▸ Required action
Could you give back the records exactly, taking out the pictures?

============

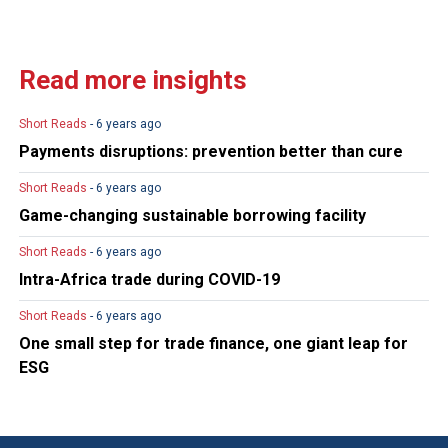
Read more insights
Short Reads
- 6 years ago
Payments disruptions: prevention better than cure
Short Reads
- 6 years ago
Game-changing sustainable borrowing facility
Short Reads
- 6 years ago
Intra-Africa trade during COVID-19
Short Reads
- 6 years ago
One small step for trade finance, one giant leap for
ESG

============

▸ Task result
Read more insights
Short Reads
- 6 years ago
Payments disruptions: prevention better than cure
Short Reads
- 6 years ago
Game-changing sustainable borrowing facility
Short Reads
- 6 years ago
Intra-Africa trade during COVID-19
Short Reads
- 6 years ago
One small step for trade finance, one giant leap for
ESG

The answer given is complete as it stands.